---- SUPPLIED RECORDS

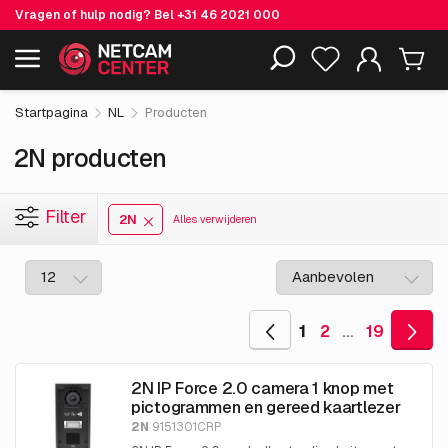
Vragen of hulp nodig? Bel
+31 46 2021 000
Inclusief EOL-producten
Startpagina
NL
Producten
2N producten
Filter
2N
Alles verwijderen
1
2
…
19
2N IP Force 2.0 camera 1 knop met
pictogrammen en gereed kaartlezer
2N
9151301CRP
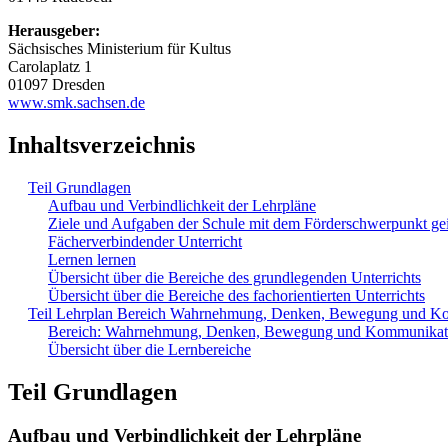
Herausgeber:
Sächsisches Ministerium für Kultus
Carolaplatz 1
01097 Dresden
www.smk.sachsen.de
Inhaltsverzeichnis
Teil Grundlagen
Aufbau und Verbindlichkeit der Lehrpläne
Ziele und Aufgaben der Schule mit dem Förderschwerpunkt ge
Fächerverbindender Unterricht
Lernen lernen
Übersicht über die Bereiche des grundlegenden Unterrichts
Übersicht über die Bereiche des fachorientierten Unterrichts
Teil Lehrplan Bereich Wahrnehmung, Denken, Bewegung und K
Bereich: Wahrnehmung, Denken, Bewegung und Kommunikat
Übersicht über die Lernbereiche
Teil Grundlagen
Aufbau und Verbindlichkeit der Lehrpläne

--------

YOUR INSTRUCTIONS
Your answer should be one number, the count of lines above that hold "Bewegung".

ANSWER BELOW
2